Mais importante que apontar os culpados é resolver os problemas, mas há casos em se faz necessário identificar (e eliminar) e depois tratar das consequências, até porque, eliminando-se a causa, as consequências tendem a desaparecer. E de nada adianta mudar a roda da carroça se o problema é o burro. Governantes ímprobos e parlamentares desonestos não brotam nos gabinetes por geração espontânea; se estão lá, é porque foram votados. Prorrogar o mandato do capetão por mais quatro anos é tão inconcebível (mas não impossível) quanto a alternativa (mais provável) que se nos apresenta. Mas convenhamos: se as opções do cardápio se resumem a merda à parmegiana ou suflê de bosta, o mais sensato é procurar outro restaurante.
Tão absurdo quanto alguém com o currículo de Bolsonaro ser guindado à Presidência é a inação da caterva eleita para a Casa do Povo, que não só defende o mandato de um troglodita travestido de deputado, que foi condenado a 9 anos de prisão pelo STF, como indicá-lo para cinco comissões da Câmara. Ao afirmarem que cassar mandatos de congressistas é uma atribuição exclusiva do Legislativo, os presidentes das duas Casas, temendo um possível “efeito Orloff” de decisões desse tipo, isolaram o STF na Praça dos Três Poderes.
O que mais Bolsonaro fez nos últimos tempos, para além de gozar férias paradisíacas no litoral paulista e em cidades turísticas da costa catarinense, promover motociatas e fazer campanha pela reeleição (prática que o TSE não move uma palha para coibir), foi atacar a corte suprema e seus integrantes. Mas a anulação da pena imposta ao brucutu bolsonarista no dia seguinte à condenação, sem sequer esperar pela publicação do acórdão, foi um passo além. Talvez o tenha feito para estimular a escumalha de apoiadores mais radicais, ou (também) com propósitos eminentemente eleitoreiros (o que dá no mesmo).
Se vivêssemos numa democracia como manda o figurino, Bolsonaro teria sido apeado do cargo muito antes dos discursos golpistas de setembro do ano passado. Nesta republiqueta de bananas, porém, onde um ex-presidiário é convertido em ex-corrupto por conveniência da alta cúpula do Judiciário, não espanta que um pedido de desculpas mal ajambrado, rabiscado à pressas pelo vampiro do Jaburu, bastasse para que todos acreditassem que o sociopata estava sinceramente arrependido. Acorda, cambada!

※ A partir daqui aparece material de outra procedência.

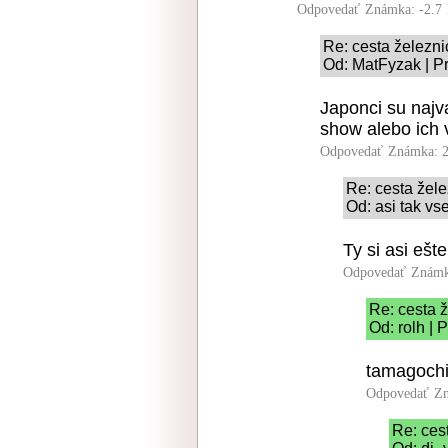
Odpovedať
Známka: -2.7
Re: cesta železni
Od: MatFyzak | P
Japonci su najva
show alebo ich v
Odpovedať
Známka: 2
Re: cesta žele
Od: asi tak vs
Ty si asi eš
Odpovedať
Známk
Re: cesta ž
Od: rolh | 
tamagochi
Odpovedať
Zn
Re: ces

Longe de mim pactuar com a volta de Lula (à cena do crime, como disse o atual candidato a vice-presidente na chapa encabeçada pelo ex-presidiário). Faço eco às palavras de Diogo Mainardi. Jamais votaria em Lula ou em Bolsonaro. E tampouco na “terceira via” — não depois do que a terceira via fez com a própria terceira via. A diferença é que Diogo mora em Veneza. Um oceano inteiro o separa do voto. Ainda segundo ele, quem se recusa a votar é chamado a se afastar completamente do processo eleitoral. É um erro abster-se e, ao mesmo tempo, tentar convencer os outros a fazer o mesmo. O abandono tem de ser absoluto, irrevogável, intransferível.
Em 2018, 36,3% dos eleitores acima de sessenta anos se abstiveram. Em 2020, a taxa foi ainda maior: 41,9%. É mais do que o eleitorado total de Lula ou de Bolsonaro. É provável que esse número seja superado em 2022, até porque há outra parcela do eleitorado que, de alguma maneira, poderia integrar a conta dos desistentes. Ela é formada pelos brasileiros que votaram num candidato a presidente e, em menos de quatro anos, conseguiram esquecer seu nome.
Em 2018, esse contingente desmemoriado representou 13,6% do total. Trata-se, porém, de uma gente dotada de uma superioridade moral que nunca serei capaz de atingir. É o desprezo supremo. Por mais que eu me empenhe, esse estágio sublime de imperturbabilidade está muito acima de minha capacidade, porque requer um grau de sabedoria digna de um Diógenes, o Cão.
O Brasil que se estrepe sozinho, sem a minha cumplicidade.